_About this task_. For the word "heute", search the records and show each line in which it occurs.

[Saved entries]
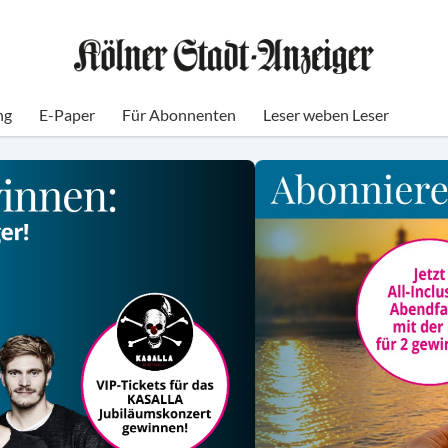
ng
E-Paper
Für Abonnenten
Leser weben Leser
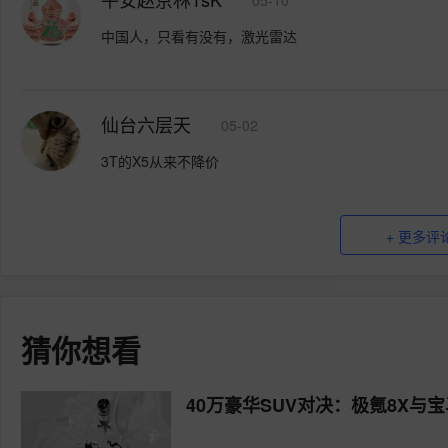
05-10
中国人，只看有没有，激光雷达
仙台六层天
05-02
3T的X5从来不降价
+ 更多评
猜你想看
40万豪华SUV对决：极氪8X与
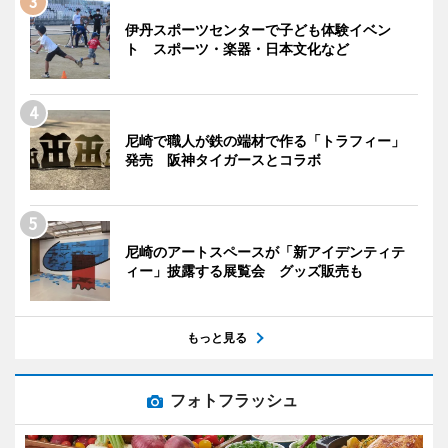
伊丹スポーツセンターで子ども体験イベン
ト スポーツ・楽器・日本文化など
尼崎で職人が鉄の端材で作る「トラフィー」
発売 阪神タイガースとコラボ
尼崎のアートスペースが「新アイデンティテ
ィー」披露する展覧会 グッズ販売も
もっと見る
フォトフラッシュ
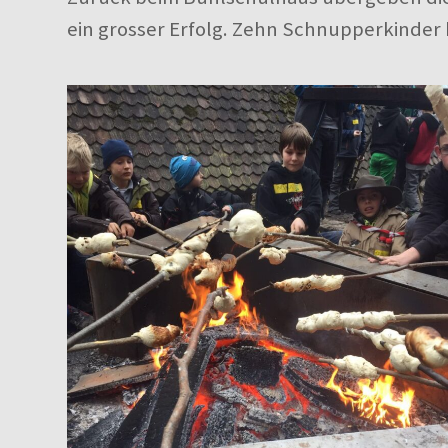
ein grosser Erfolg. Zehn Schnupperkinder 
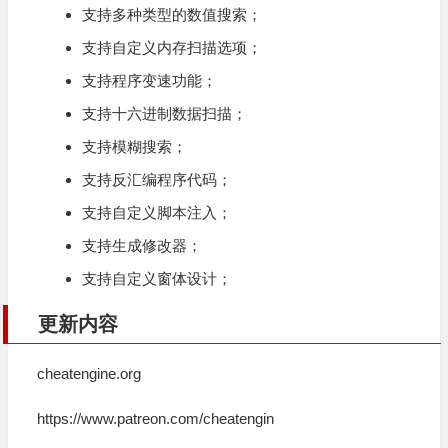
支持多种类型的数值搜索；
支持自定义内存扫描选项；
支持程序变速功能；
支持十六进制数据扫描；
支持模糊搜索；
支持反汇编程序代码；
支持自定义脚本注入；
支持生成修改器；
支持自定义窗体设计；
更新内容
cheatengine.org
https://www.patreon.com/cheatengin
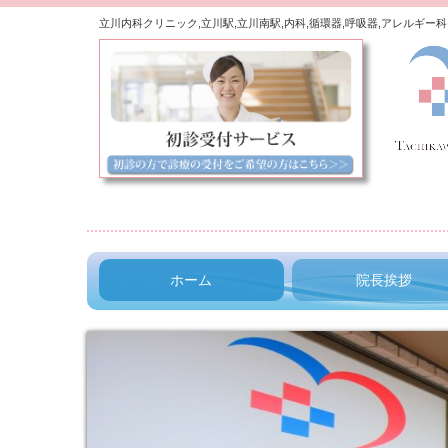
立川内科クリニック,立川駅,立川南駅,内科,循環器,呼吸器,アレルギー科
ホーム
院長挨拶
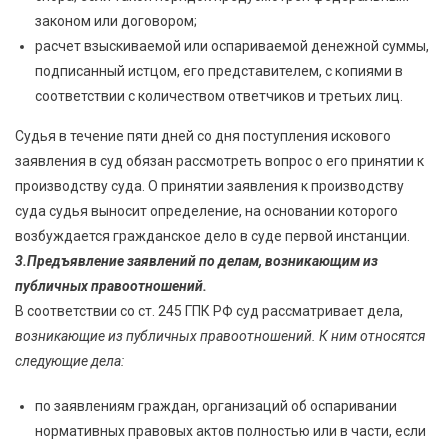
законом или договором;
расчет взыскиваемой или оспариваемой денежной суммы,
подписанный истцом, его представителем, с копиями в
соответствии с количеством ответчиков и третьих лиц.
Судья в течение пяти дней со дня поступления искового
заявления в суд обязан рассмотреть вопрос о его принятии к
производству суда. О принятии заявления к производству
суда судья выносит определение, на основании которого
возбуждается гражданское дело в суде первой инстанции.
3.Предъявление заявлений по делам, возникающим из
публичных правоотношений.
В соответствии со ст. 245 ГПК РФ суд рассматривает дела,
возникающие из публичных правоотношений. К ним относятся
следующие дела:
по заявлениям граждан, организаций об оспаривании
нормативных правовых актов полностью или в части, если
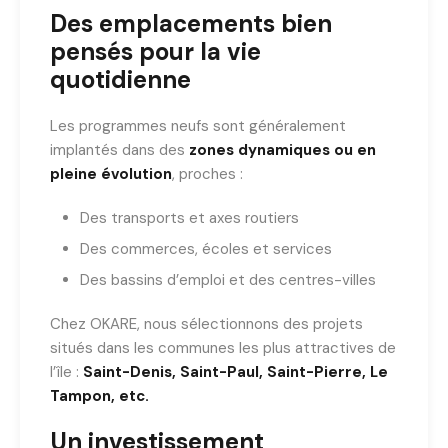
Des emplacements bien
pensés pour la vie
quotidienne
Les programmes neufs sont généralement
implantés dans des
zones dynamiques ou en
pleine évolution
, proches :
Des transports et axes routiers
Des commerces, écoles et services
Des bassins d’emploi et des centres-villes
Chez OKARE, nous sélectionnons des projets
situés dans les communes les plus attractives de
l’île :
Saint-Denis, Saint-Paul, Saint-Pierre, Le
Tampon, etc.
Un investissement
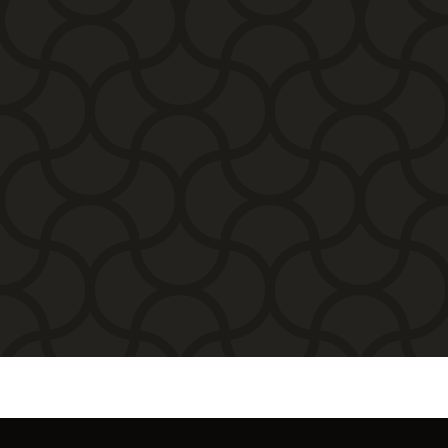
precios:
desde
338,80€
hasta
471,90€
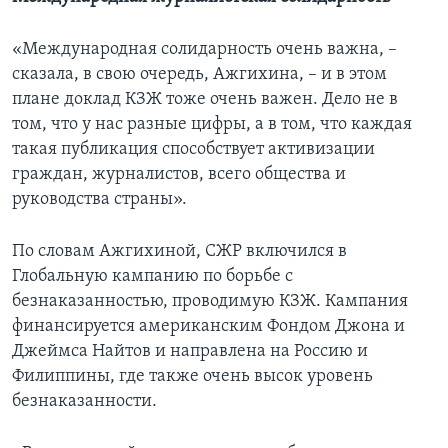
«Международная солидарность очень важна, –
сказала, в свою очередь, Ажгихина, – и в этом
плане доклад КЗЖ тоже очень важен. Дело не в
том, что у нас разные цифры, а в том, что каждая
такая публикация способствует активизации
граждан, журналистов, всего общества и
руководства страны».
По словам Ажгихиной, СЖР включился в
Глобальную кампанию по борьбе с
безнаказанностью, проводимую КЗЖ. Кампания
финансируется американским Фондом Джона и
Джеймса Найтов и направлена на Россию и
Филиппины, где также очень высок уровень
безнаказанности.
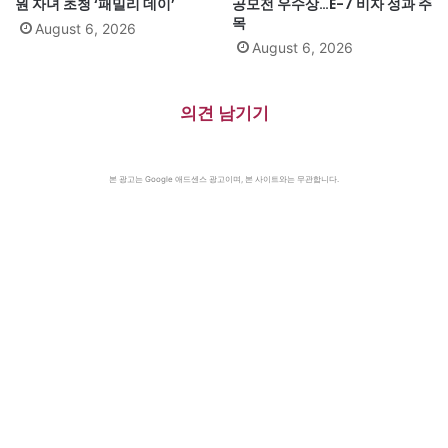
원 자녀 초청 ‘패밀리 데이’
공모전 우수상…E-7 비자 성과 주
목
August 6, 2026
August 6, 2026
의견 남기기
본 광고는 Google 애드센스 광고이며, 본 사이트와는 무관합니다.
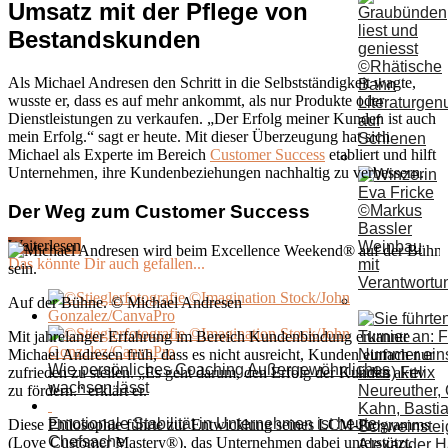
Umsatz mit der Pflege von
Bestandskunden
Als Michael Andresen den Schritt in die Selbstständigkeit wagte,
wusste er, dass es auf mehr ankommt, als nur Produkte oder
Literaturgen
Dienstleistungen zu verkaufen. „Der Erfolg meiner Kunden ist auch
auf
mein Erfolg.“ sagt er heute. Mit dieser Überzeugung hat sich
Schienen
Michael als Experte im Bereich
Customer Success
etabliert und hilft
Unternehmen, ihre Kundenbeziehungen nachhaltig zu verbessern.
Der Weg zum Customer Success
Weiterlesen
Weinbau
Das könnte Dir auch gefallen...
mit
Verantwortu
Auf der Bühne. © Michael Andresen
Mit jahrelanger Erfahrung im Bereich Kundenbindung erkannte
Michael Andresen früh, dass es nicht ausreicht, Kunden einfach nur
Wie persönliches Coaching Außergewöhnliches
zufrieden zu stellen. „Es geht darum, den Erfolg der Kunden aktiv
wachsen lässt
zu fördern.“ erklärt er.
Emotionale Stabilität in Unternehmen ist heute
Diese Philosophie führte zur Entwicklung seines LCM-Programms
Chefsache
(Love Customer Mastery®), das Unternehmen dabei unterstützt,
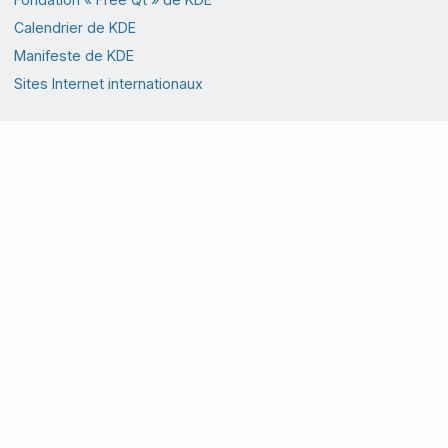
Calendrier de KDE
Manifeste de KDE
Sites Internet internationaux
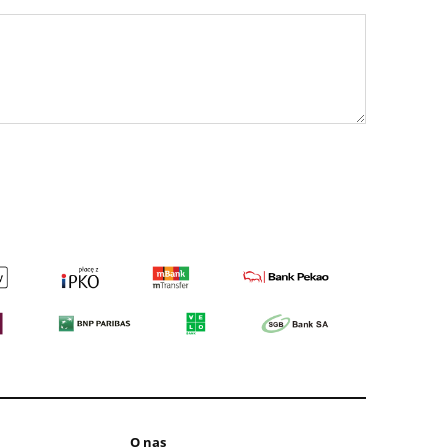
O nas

==

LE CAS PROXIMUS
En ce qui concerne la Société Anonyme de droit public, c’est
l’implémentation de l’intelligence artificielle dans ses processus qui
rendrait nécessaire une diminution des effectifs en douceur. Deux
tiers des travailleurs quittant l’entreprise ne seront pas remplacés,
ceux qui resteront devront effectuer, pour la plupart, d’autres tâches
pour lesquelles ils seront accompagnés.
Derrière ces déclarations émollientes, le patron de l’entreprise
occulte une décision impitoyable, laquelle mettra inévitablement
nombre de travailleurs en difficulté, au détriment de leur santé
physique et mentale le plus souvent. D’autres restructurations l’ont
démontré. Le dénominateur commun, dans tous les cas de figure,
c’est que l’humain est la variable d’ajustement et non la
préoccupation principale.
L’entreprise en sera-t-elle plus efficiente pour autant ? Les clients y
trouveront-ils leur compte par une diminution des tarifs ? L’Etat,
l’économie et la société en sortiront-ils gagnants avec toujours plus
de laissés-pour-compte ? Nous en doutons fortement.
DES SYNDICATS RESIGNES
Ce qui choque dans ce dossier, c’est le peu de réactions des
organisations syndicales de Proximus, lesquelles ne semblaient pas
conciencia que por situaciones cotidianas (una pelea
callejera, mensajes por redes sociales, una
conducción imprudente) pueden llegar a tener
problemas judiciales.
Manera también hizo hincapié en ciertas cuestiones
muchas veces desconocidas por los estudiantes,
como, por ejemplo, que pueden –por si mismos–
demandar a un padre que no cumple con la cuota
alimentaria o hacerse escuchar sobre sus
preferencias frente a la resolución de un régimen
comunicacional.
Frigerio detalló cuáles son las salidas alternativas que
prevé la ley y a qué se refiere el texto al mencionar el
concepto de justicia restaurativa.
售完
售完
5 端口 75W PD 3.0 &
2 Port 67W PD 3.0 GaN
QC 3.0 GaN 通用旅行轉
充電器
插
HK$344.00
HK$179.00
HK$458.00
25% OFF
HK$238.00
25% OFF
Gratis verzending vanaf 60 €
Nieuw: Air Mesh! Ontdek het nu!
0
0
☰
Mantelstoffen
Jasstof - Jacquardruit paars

==

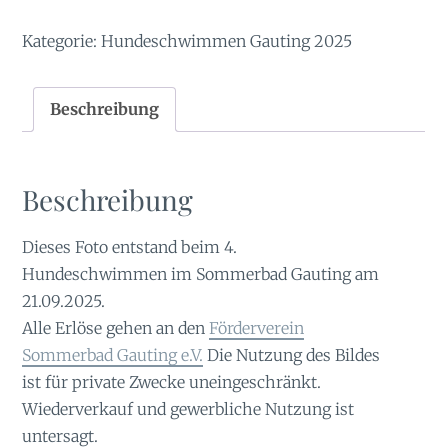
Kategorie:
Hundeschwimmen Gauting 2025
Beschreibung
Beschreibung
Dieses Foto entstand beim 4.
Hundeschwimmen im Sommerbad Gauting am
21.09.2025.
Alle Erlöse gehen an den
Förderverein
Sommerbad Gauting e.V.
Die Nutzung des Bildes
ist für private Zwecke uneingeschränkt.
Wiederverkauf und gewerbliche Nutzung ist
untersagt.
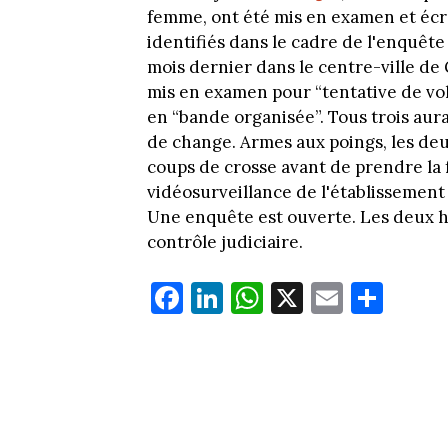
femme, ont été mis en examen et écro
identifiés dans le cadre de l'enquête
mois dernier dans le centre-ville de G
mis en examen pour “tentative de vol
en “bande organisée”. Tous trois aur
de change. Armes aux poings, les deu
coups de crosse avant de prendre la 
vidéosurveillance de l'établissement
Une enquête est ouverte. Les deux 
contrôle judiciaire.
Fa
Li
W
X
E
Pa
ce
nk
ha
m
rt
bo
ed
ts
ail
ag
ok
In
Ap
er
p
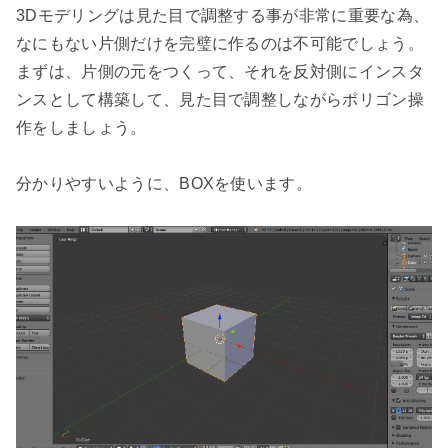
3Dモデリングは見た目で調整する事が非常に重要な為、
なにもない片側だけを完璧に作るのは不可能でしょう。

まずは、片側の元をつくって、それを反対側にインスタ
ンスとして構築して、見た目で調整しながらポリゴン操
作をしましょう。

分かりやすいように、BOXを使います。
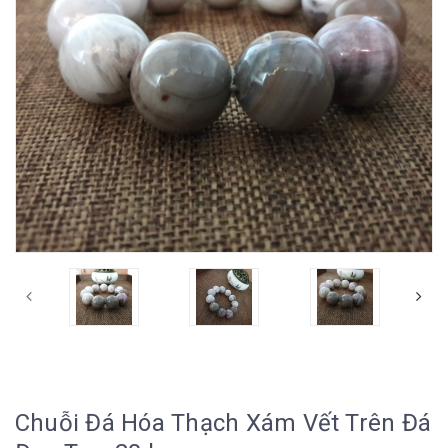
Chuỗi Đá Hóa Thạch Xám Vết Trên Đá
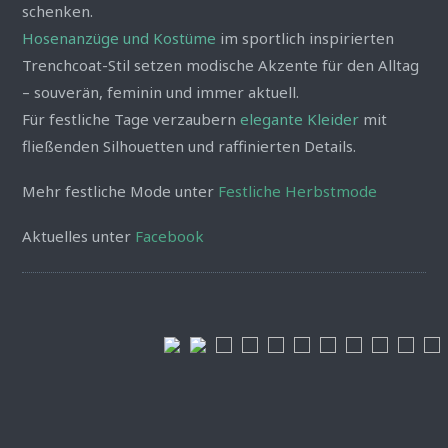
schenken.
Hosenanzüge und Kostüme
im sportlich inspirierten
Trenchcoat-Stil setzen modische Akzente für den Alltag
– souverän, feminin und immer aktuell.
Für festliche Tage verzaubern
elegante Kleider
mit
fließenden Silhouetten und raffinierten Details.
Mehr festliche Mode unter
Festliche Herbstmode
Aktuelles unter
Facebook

_Answer space_.
mein Erfolg.“ sagt er heute. Mit dieser Überzeugung hat sich
Emotionale Stabilität in Unternehmen ist heute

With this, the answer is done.